I recently spoke with a CEO of a Midlands based manufacturer who said that there is no overall benefit to his business from the weaker pound given most his manufacturing inputs are imported and labour costs are likely to rise as the supply of workers from Eastern Europe is cut off.
I agree that CYB is likely to be okay given that employment levels are more important for them than consumer confidence and are currently at all time highs. This is why I said "I suspect they'll be ok...".
It is important to remember that to date exporters have enjoyed the benefits of a weaker currency but are yet to feel the pain of whatever tariff structure/border controls are put in place once Britain actually leaves the EU. On the other hand, importers have been hit by the weak pound which has caused a spike in inflation but are yet to be impacted by import tariffs which are likely to be imposed following the exit.
Having said all that my view is that although there will be further adverse impacts on the economy as already evidenced by the weak performance of UK retailers, these effects will most likely be temporary due to the one-off cost of adjusting to the new relationship.

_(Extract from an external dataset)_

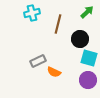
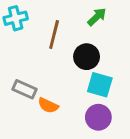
gray rectangle: (38, 61) -> (24, 89), turned 49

In the long-term I can't see why it will make much difference to Britain's economy whether or not it is part of the EU.
As for investing on the basis macroeconomics, I completely agree with you. Since Brexit I have established a portfolio of UK listed stocks many of which are exporters that have flourished since last summer. My investing decisions were based exclusively on the merits of the underlying businesses with limited consideration of any "extraneous factors".